We all find our way here by different individual experiences, but there will always be someone here who can relate to what you are experiencing.

I think we each find what works for us as individuals

There is another less obvious side to that. In finding what does work, we also find what doesn't work for us as individuals, and those discoveries are just as important.

You mention physical problems. One of my suggestions was going to be seeing whether there's a middle aged group near you doing aikido or tai chi, would you feel able to try that.

I don't know how to post links on this machine, but if you look through my posts on Evan's intro thread, there's a link to an audio book. Ignore the word depression in the title, it works for far more than depression, and teaches skills in tolerating extreme emotions.

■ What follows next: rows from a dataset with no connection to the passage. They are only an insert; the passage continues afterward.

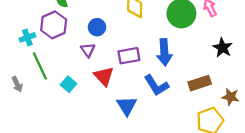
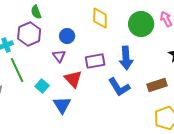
blue triangle: (127, 106) -> (62, 105), moved

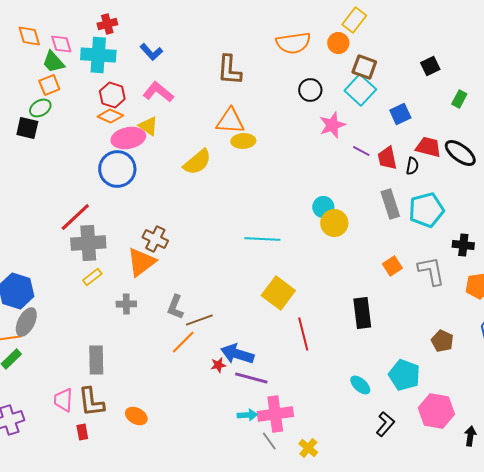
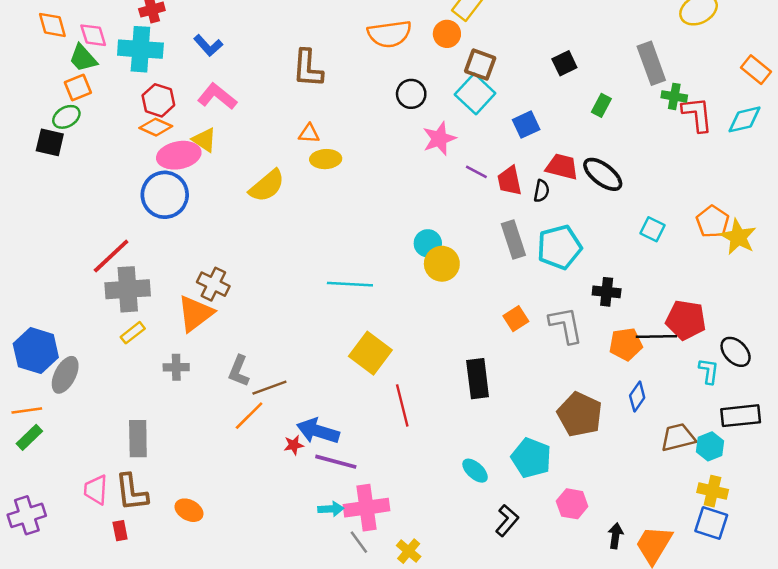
orange triangle: (230, 121) -> (309, 133), size x0.6
gray ellipse: (26, 322) -> (65, 375), moved
brown pentagon: (442, 341) -> (580, 414), size x1.6
pink hexagon: (436, 411) -> (572, 504), size x0.7

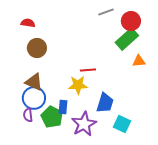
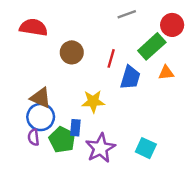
red circle: (131, 21) -> (172, 25), moved
red semicircle: (28, 23) -> (33, 27), size x1.6
brown circle: (37, 48) -> (72, 52), moved
red line: (88, 70) -> (111, 58), moved, turned -70
blue trapezoid: (105, 103) -> (130, 78), moved

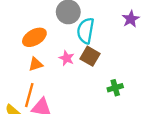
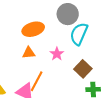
brown square: (90, 56) -> (83, 69), moved
orange line: (29, 95) -> (37, 81), moved

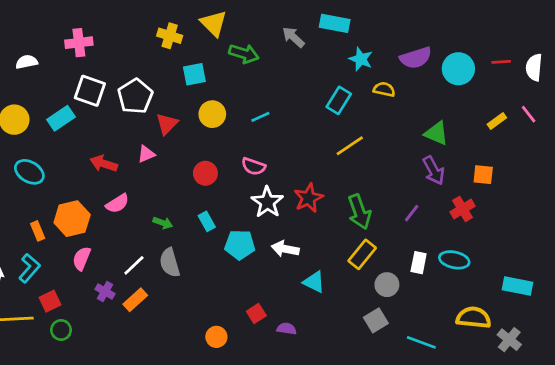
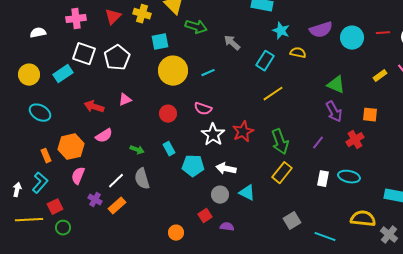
gray arrow: (293, 37) -> (232, 43), moved
yellow circle: (212, 114) -> (173, 71), size x1.5
red triangle: (167, 124) -> (113, 17), moved
gray circle: (387, 285) -> (220, 195), moved

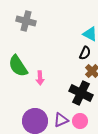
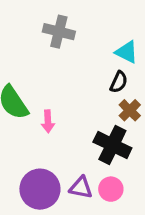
gray cross: (26, 21) -> (59, 32), moved
purple triangle: (61, 120) -> (81, 188), turned 35

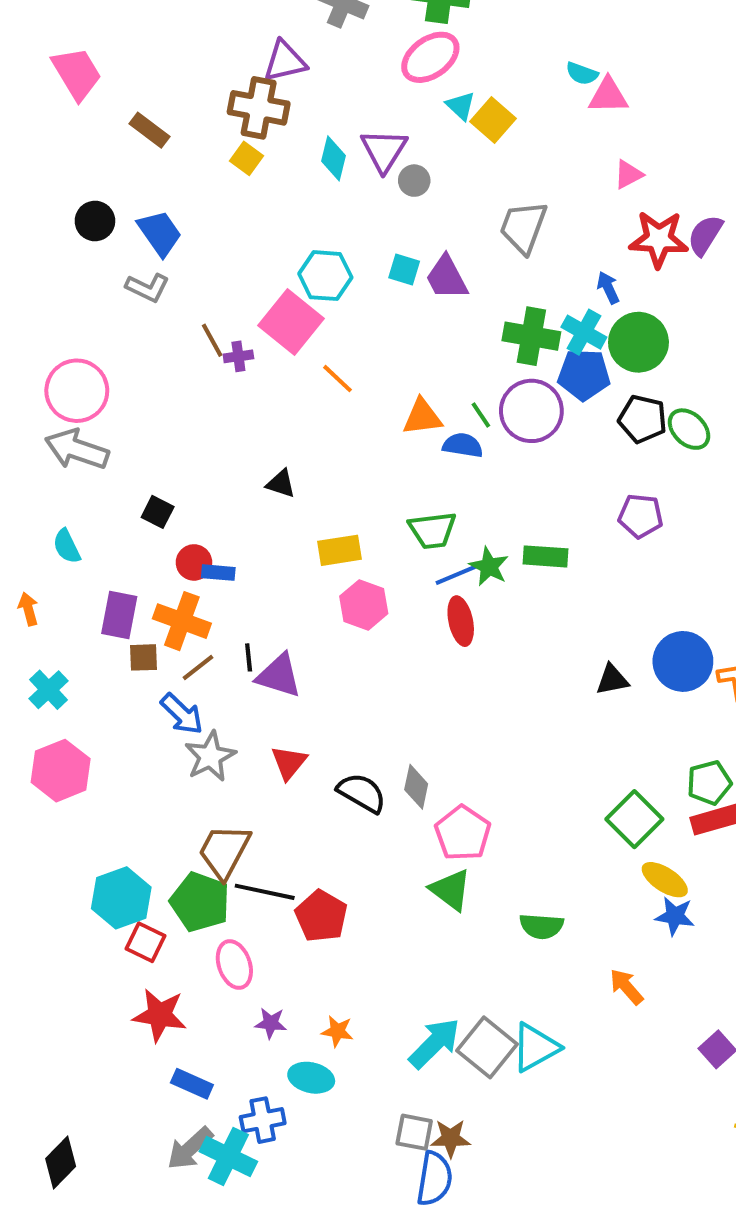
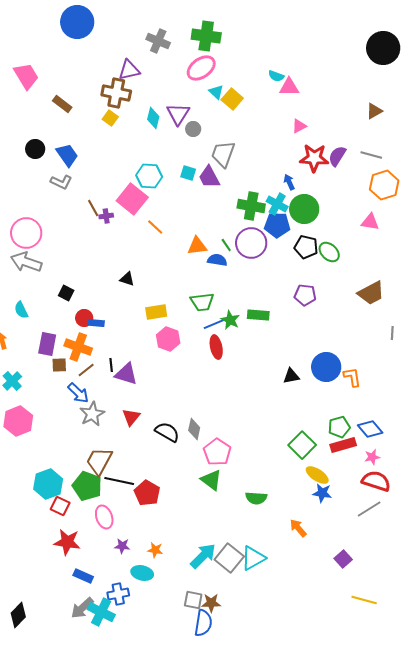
gray trapezoid: (523, 227) -> (223, 154), moved

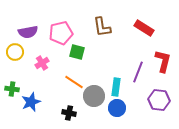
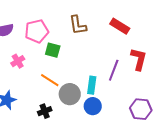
purple hexagon: (159, 100) -> (141, 109), moved
black cross: (69, 113) -> (45, 111), turned -32

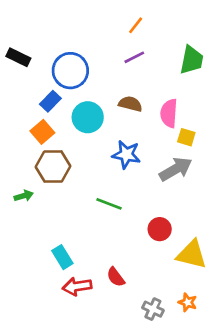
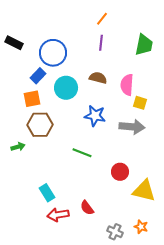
purple line: (134, 57) -> (101, 43), turned -56
orange square: (42, 132) -> (32, 99), turned 30
gray arrow: (176, 169) -> (132, 127), turned 35

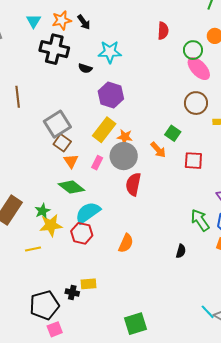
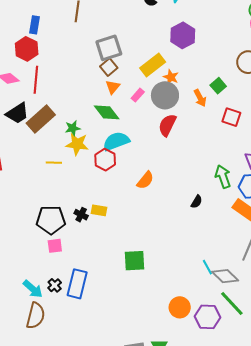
purple hexagon: (111, 95) -> (183, 35), moved

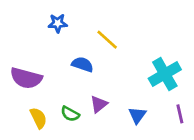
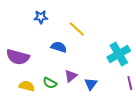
blue triangle: (137, 115) -> (91, 84), moved
yellow semicircle: (38, 118) -> (27, 86), turned -49

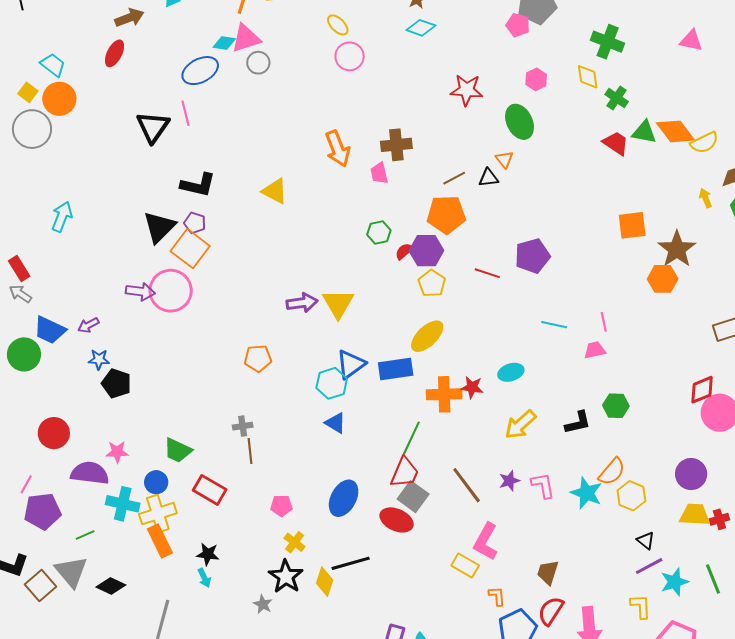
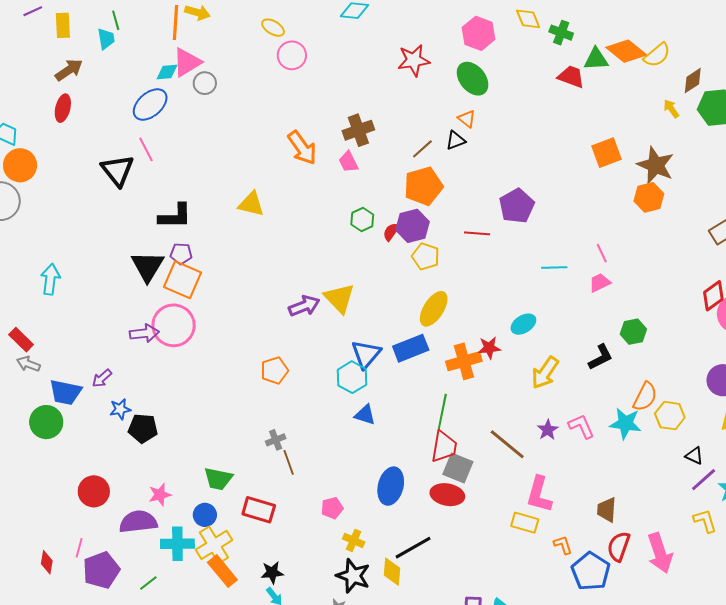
pink hexagon: (536, 79) -> (479, 33), size x1.5

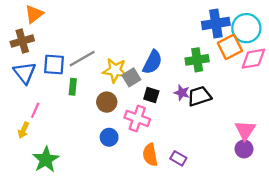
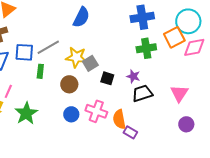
blue cross: (216, 23) -> (142, 17), moved
blue semicircle: (152, 62) -> (81, 17), moved
black trapezoid: (199, 96) -> (142, 93), moved
pink cross: (137, 118) -> (96, 111), moved
pink triangle: (245, 130) -> (179, 93), moved
orange semicircle: (150, 155) -> (119, 119), moved
green star: (46, 160) -> (26, 113), moved

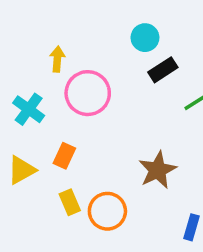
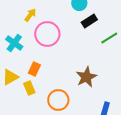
yellow arrow: (57, 59) -> (30, 15), turned 32
yellow rectangle: (70, 202) -> (29, 88), moved

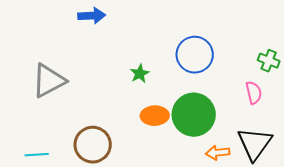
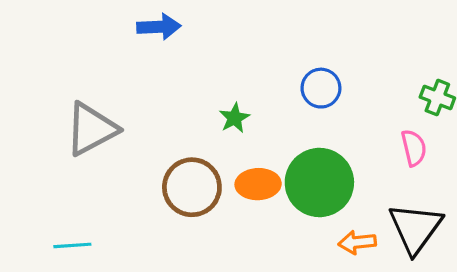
blue circle: (195, 55) -> (321, 88), size x0.7
brown circle: (93, 145) -> (192, 187), moved

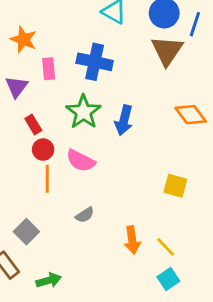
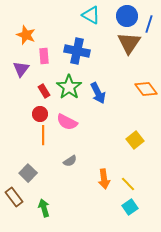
blue arrow: (124, 120) -> (98, 93), turned -40
red rectangle: (33, 124) -> (44, 91), moved
yellow square: (175, 186) -> (135, 140), turned 36
green arrow: (49, 280) -> (44, 208), turned -90

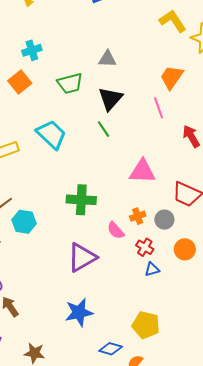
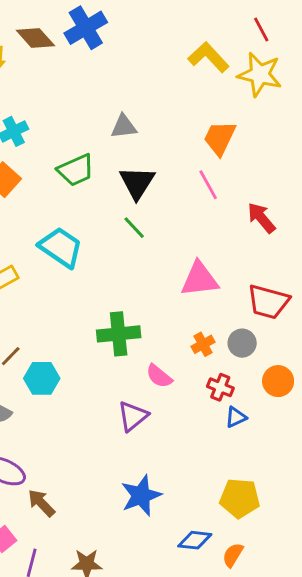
pink semicircle: (116, 230) -> (159, 376), moved
purple triangle: (82, 257) -> (133, 416), size x0.7

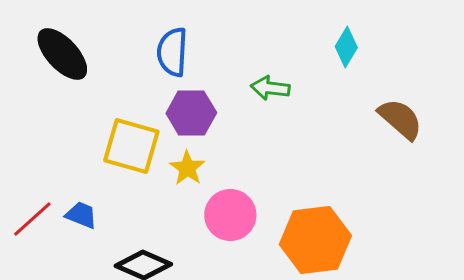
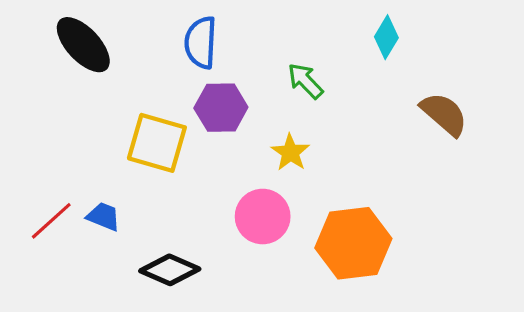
green arrow: (270, 88) -> (305, 81), turned 39
yellow star: (187, 168) -> (290, 152), moved

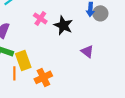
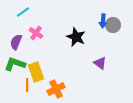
pink cross: (40, 18) -> (36, 33), moved

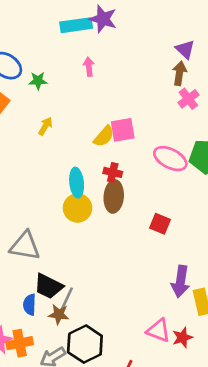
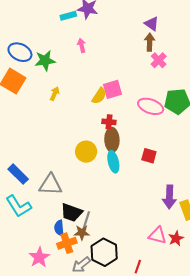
cyan rectangle: (76, 25) -> (68, 16), size x0.7
green star: (38, 81) -> (45, 60), size x1.5
cyan ellipse: (77, 183) -> (113, 162), moved
orange cross: (20, 343) -> (67, 243), moved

Mindfulness skills will stay with you. Drugs only work while you are on them -They don't teach coping skills.
 
I guess I should give a little more info...I came to terms with my sexual assaults a long time ago. The last one happened 30yrs ago and for years I was angry and got into physical fights every week. I started drinking when I was 13 and alcohol would turn me into an animal and the anger and violence would come out. I stopped drinking alcohol in my 20's and started smoking cannabis which calmed me and the fighting stopped. I quit smoking cannabis about 20yrs ago and was a very happy person. As a side part of my job I have counseled many sexual assault victims and military personnel with PTSD and received great satisfaction from doing so.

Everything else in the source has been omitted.